A mitad de la cinta, Veyre pierde a su pareja y la recupera a través de una nueva máquina cinematográfica que capta las almas y las resitúa en nuestra dimensión. La presencia hipnótica de Pilar Díaz de Ayala, permite a Veyre, por una parte, y a Rebollo, por otra, desarrollar así una trama paralela en la que la sensualidad fantasmagórica de la joven se crece con la técnica cinematográfica y dota a la historia de un romanticismo que envuelve toda la historia, aun sin abandonar el sentido del humor.

En la alcoba del sultán

La humanidad de sus personajes, el magnetismo de la actriz española, propio de un animal cinematográfico, y la mezcla de luz y oscuridad captada en película, elevan la obra de Rebollo por encima de sus partes. Los cámaras viajeros de los Lumière captaban una lejana realidad que devenía fantasía a los ojos occidentales, mientras que Mèlies utilizaba la tecnología real para crear desde la ciudad luz fantasías que podrían disfrutarse en el mundo entero.  En la alcoba del sultán transita de uno a otro creador, de uno a otro concepto. Sitúa a Veyre en una zona rural (el Ministerio del Interior marroquí, y el azar en cierto modo, prohibieron in extremis el rodaje en los palacios capitalinos y la filmación se trasladó, apresuradamente, a los espacios abiertos de Túnez) dónde lo exótico no es el Sultán y su feliz compañía, sino el propio Veyre, que trae el nuevo invento. No obstante, una vez asentado, su deseo de recuperar a su amada (esta Emily que parece ser propuesta por Hitchcock, ¡cómo no íbamos a mentarle aquí!) propicia una inversión de roles y, tras el experimento, es el sultanato quien, con tanta ilusión como pragmatismo, desarrollan un negocio que promueve la ilusión. No por repetida es menos valiosa la escena en la que las concubinas muestran su emoción a cámara, mientras contemplan las filmaciones proyectadas por Veyre (que quedan en off visual para los espectadores), mientras una de ellas se incorpora y trata de palpar las imágenes. De nuevo, aquella frase, aquella reflexión sobre la definición inglesa: moving image, la imagen en movimiento, la imagen que conmueve.

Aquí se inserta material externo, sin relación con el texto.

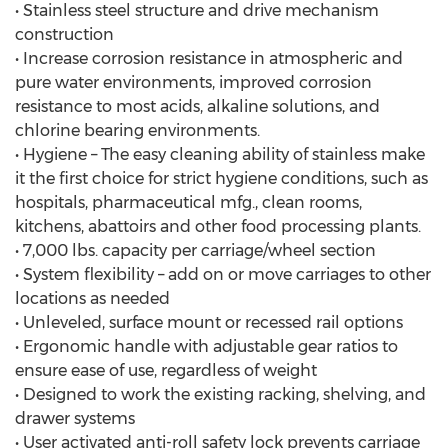
• Stainless steel structure and drive mechanism
construction
• Increase corrosion resistance in atmospheric and
pure water environments, improved corrosion
resistance to most acids, alkaline solutions, and
chlorine bearing environments.
• Hygiene – The easy cleaning ability of stainless make
it the first choice for strict hygiene conditions, such as
hospitals, pharmaceutical mfg., clean rooms,
kitchens, abattoirs and other food processing plants.
• 7,000 lbs. capacity per carriage/wheel section
• System flexibility – add on or move carriages to other
locations as needed
• Unleveled, surface mount or recessed rail options
• Ergonomic handle with adjustable gear ratios to
ensure ease of use, regardless of weight
• Designed to work the existing racking, shelving, and
drawer systems
• User activated anti-roll safety lock prevents carriage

Rebollo, admirador del mundo oriental, se resiste a la lamentación. La tristeza es inútil y sus personajes, vivos y muertos, persisten en las imágenes. Como amable demiurgo, el autor de El muerto y ser feliz, desenrolla incesantemente un ovillo de múltiples hilos argumentales en los que seguirán viviendo Gabriel Veyre, su amada y la doppelganger fantasmagórica de ella, el sultán y su grupo o los descendientes reales de Veyre. Los diversos finales no son tales, sino una suerte de muestra de las múltiples vidas de todos ellos. No son muertos y son felices. Gracias a una magia, la magia del cine, que los hace reales para todos los que estemos dispuestos a conocerlos, a disfrutarlos.